The benefit of this can be seen in the actions of major online companies such Amazon and Zalando that have begun to venture into offline retail, even while online commerce remains a bulk of their business. According to Ecommerce News, 54% of retailers in Europe sold their products through three or more channels, that included in-store, mobile commerce, and social commerce. 

From the retailer’s perspective, there are many benefits that stand to be gained from the implementation of omnichannel retail strategies. Consumer target groups have different shopping preferences. Some of them prefer to research their products online before making the purchase in-store, while others prefer the opposite, getting product advice in the store and then making the purchase online to take advantage of potential offers and convenient shipping methods.

Hybrid forms of retail such as Click & Collect also grew in popularity over the pandemic period as they offered shopping options with added efficiency and convenience for people across the continent.

This means that investing in an omnichannel approach enables businesses to better serve their customers and provide them with individualized shopping experiences. All this serves to make businesses more competitive as it helps gain long-term customer loyalty and increase customer retention. 

The 4 key takeaways

Ongoing trends that existed prior to the pandemic and those that were accelerated by the pandemic point to the growing prominence of e-commerce in the European retail market. While this poses a challenge in disrupting business as we know it, business owners across various sectors also stand to gain.

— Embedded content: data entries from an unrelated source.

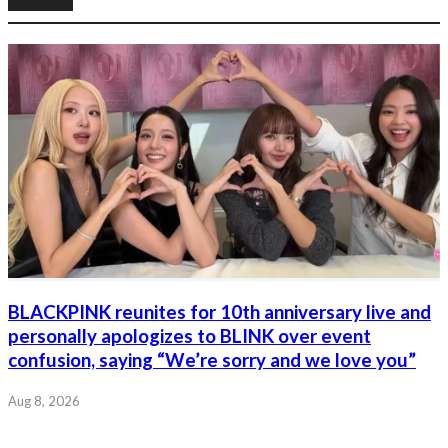
BLACKPINK reunites for 10th anniversary live and
personally apologizes to BLINK over event
confusion, saying “We’re sorry and we love you”
Aug 8, 2026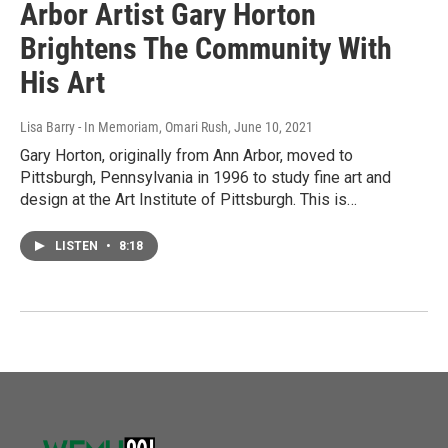
Arbor Artist Gary Horton
Brightens The Community With
His Art
Lisa Barry - In Memoriam, Omari Rush
, June 10, 2021
Gary Horton, originally from Ann Arbor, moved to
Pittsburgh, Pennsylvania in 1996 to study fine art and
design at the Art Institute of Pittsburgh. This is…
LISTEN
•
8:18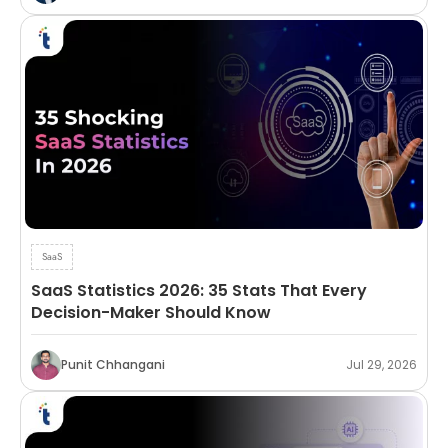
SaaS
SaaS Statistics 2026: 35 Stats That Every
Decision-Maker Should Know
Punit Chhangani
Jul 29, 2026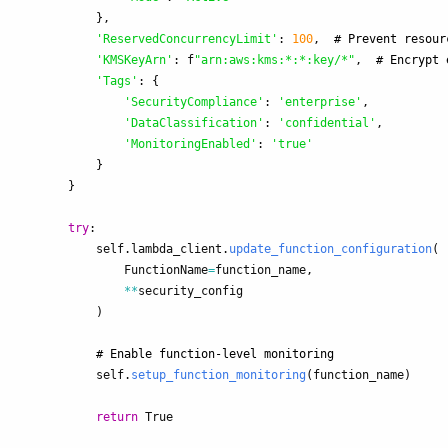
},
'
ReservedConcurrencyLimit
'
:
100
,
'
KMSKeyArn
'
:
f
"
arn:aws:kms:*:*:key/*
"
,
'
Tags
'
:
{
'
SecurityCompliance
'
:
'
enterprise
'
,
'
DataClassification
'
:
'
confidential
'
,
'
MonitoringEnabled
'
:
'
true
'
}
}
try
:
self
.
lambda_client
.
update_function_configuration
(
FunctionName
=
function_name
,
**
security_config
)
self
.
setup_function_monitoring
(
function_name
)
return
True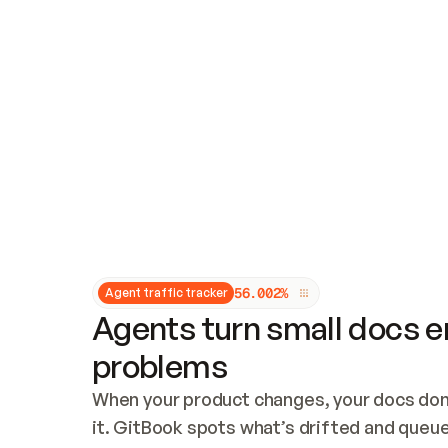
Updates and patching
Audit and logging
Vulnerability management
CUSTOMIZATION
Theme customization
Custom domain
5
6
.
0
0
2
%
Agent traffic tracker
Agents turn small docs er
problems
When your product changes, your docs don’
it. GitBook spots what’s drifted and queues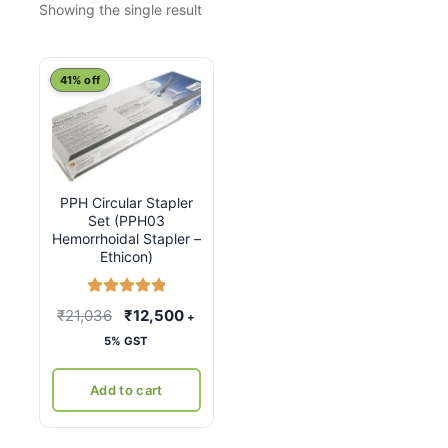
Showing the single result
41% off
PPH Circular Stapler
Set (PPH03
Hemorrhoidal Stapler –
Ethicon)
Rated
5.00
Original
Current
₹
21,036
₹
12,500
+
out of 5
price
price
5% GST
was:
is:
₹21,036.
₹12,500.
Add to cart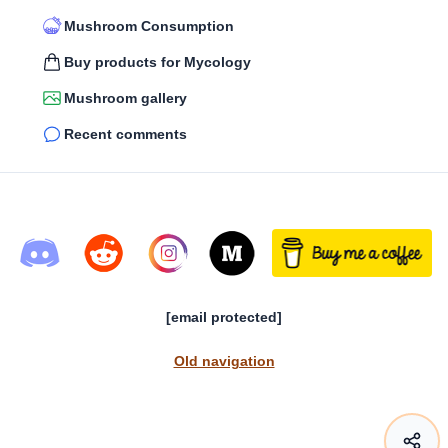
Mushroom Consumption
Buy products for Mycology
Mushroom gallery
Recent comments
[email protected]
Old navigation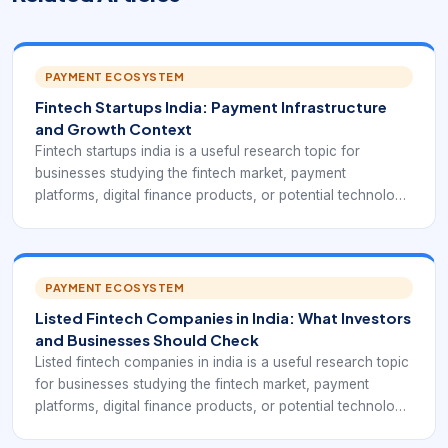
PAYMENT ECOSYSTEM
Fintech Startups India: Payment Infrastructure
and Growth Context
Fintech startups india is a useful research topic for
businesses studying the fintech market, payment
platforms, digital finance products, or potential technology
partners. In practice, it points to India-focused startups
building around UPI, QR, cards, lending, merchant services,
credit, wealth, insurance, and embedded finance.
PAYMENT ECOSYSTEM
Listed Fintech Companies in India: What Investors
and Businesses Should Check
Listed fintech companies in india is a useful research topic
for businesses studying the fintech market, payment
platforms, digital finance products, or potential technology
partners. In practice, it points to public market fintech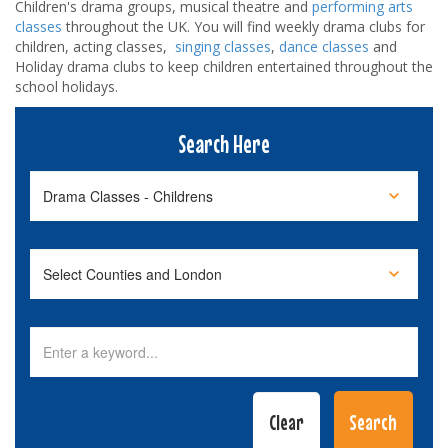
Children's drama groups, musical theatre and
performing arts
classes
throughout the UK. You will find weekly drama clubs for
children, acting classes,
singing classes
,
dance classes
and
Holiday drama clubs to keep children entertained throughout the
school holidays.
Search Here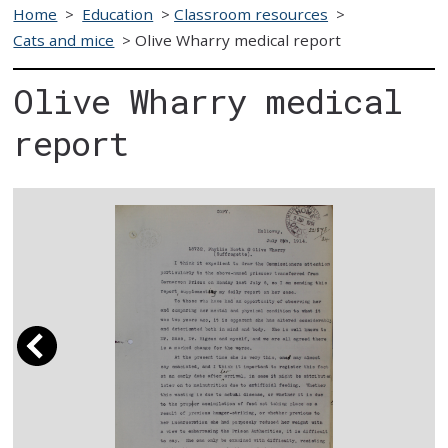
Home
>
Education
>
Classroom resources
>
Cats and mice
>
Olive Wharry medical report
Olive Wharry medical
report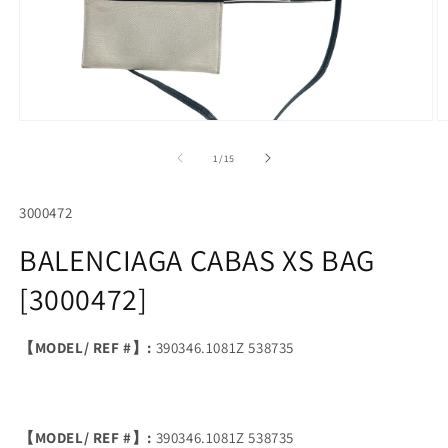
Open
O
media
m
1
2
of
1
/
15
in
in
modal
m
SKU:
3000472
BALENCIAGA CABAS XS BAG
[3000472]
【MODEL/ REF #】:
390346.1081Z 538735
【MODEL/ REF #】:
390346.1081Z 538735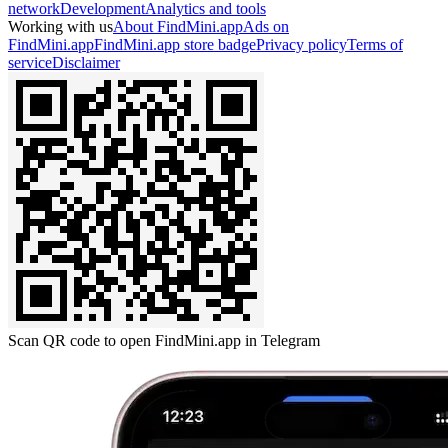
network
Development
Analytics and tools
Working with us
About FindMini.app
Ads on
FindMini.app
FindMini.app store badge
Privacy policy
Terms of
service
Disclaimer
Scan QR code to open FindMini.app in Telegram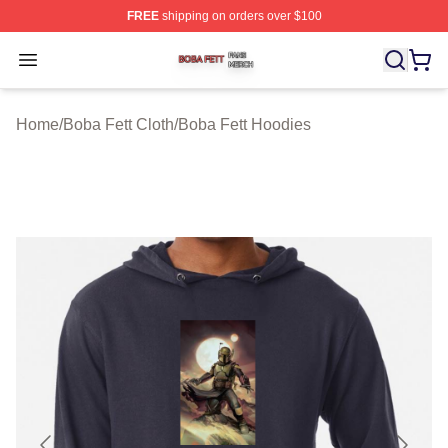
FREE
shipping on orders over $100
Boba Fett Shop ⚡️ Officially Licensed Boba Fett Merch 
Open menu
Home
/
Boba Fett Cloth
/
Boba Fett Hoodies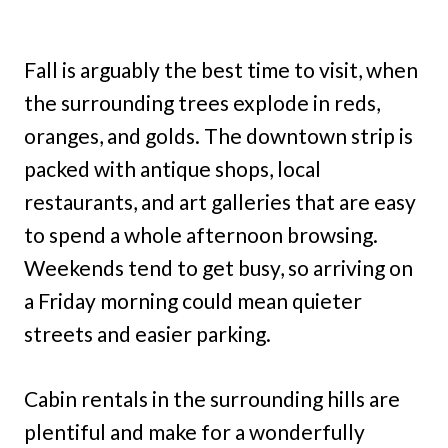
Fall is arguably the best time to visit, when
the surrounding trees explode in reds,
oranges, and golds. The downtown strip is
packed with antique shops, local
restaurants, and art galleries that are easy
to spend a whole afternoon browsing.
Weekends tend to get busy, so arriving on
a Friday morning could mean quieter
streets and easier parking.
Cabin rentals in the surrounding hills are
plentiful and make for a wonderfully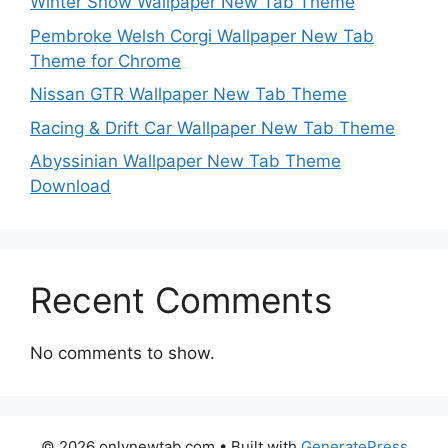
Winter Snow Wallpaper New Tab Theme
Pembroke Welsh Corgi Wallpaper New Tab
Theme for Chrome
Nissan GTR Wallpaper New Tab Theme
Racing & Drift Car Wallpaper New Tab Theme
Abyssinian Wallpaper New Tab Theme
Download
Recent Comments
No comments to show.
© 2026 onlynewtab.com
• Built with
GeneratePress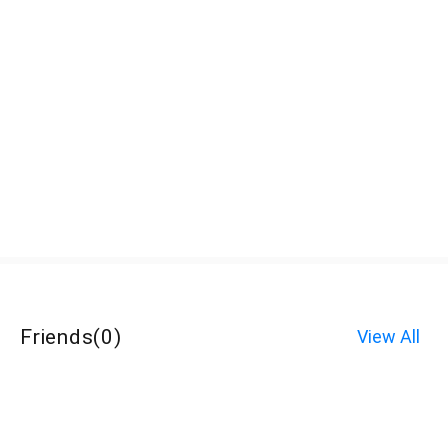
Friends
(
0
)
View All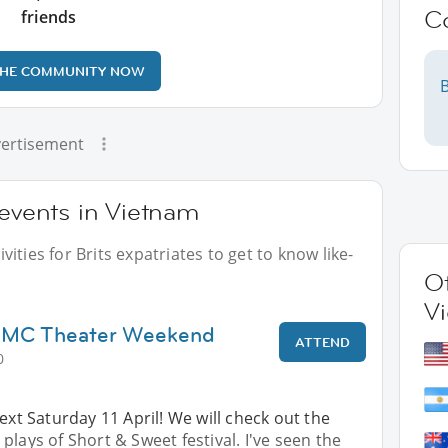
C
friends
THE COMMUNITY NOW
B
ertisement
 events in Vietnam
ities for Brits expatriates to get to know like-
Ot
V
HCMC Theater Weekend
ATTEND
0
next Saturday 11 April! We will check out the
plays of Short & Sweet festival. I've seen the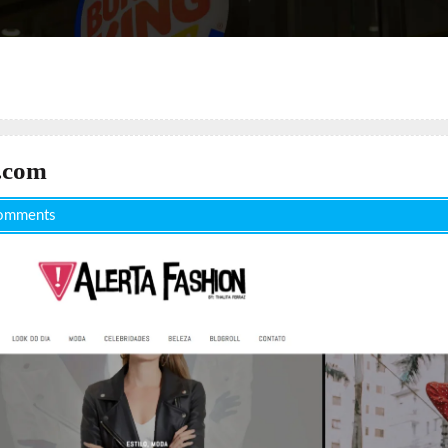
.com
omments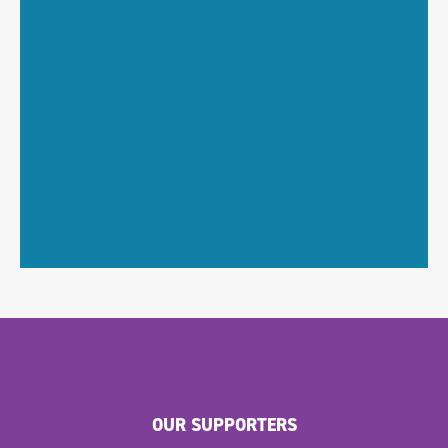
OUR SUPPORTERS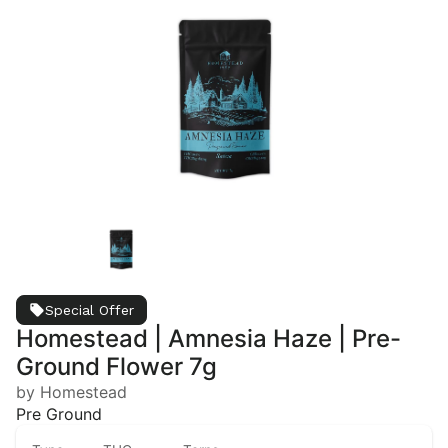
Special Offer
Homestead | Amnesia Haze | Pre-
Ground Flower 7g
by Homestead
Pre Ground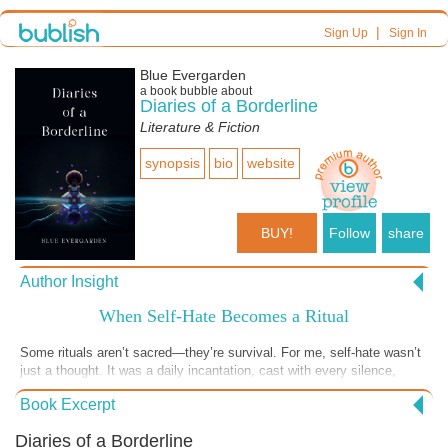
|
Sign Up
Sign In
Blue Evergarden
a book bubble about
Diaries of a Borderline
Literature & Fiction
synopsis
bio
website
BUY!
Follow
share
Author Insight
When Self-Hate Becomes a Ritual
Some rituals aren’t sacred—they’re survival. For me, self-hate wasn’t
just a thought. It was a daily incantation, cast with every silence,
every wound, every inherited lie that said I was too much or not
Book Excerpt
enough. I used to think I was conjuring monsters by being broken. But
the truth is—they were already there. I’ve traced scars like prayer
Diaries of a Borderline
beads, hoping some god or flicker of light would finally see me, finally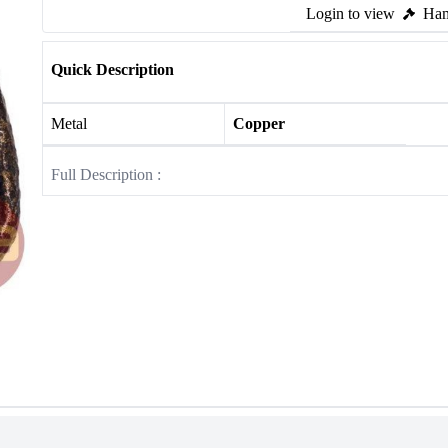
Login to view
Ham
Quick Description
Metal
Copper
Full Description :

With that in mind, the 4 key takeaways for the e-commerce opportunities that retailers can seize in Europe in 2022 and beyond are:

●  Europe is e-commerce-ready

●  Online marketplaces are becoming more prominent

●  FMCG e-commerce is experiencing a growth explosion

●  Omnichannel retail is increasing

Taking advantage of these opportunities will enable your business to stand out as it will be better poised to cater to the significant changes in consumer needs and market conditions. Ultimately, you’ll be able to make your business competitive as the European market’s reliance on e-commerce increases.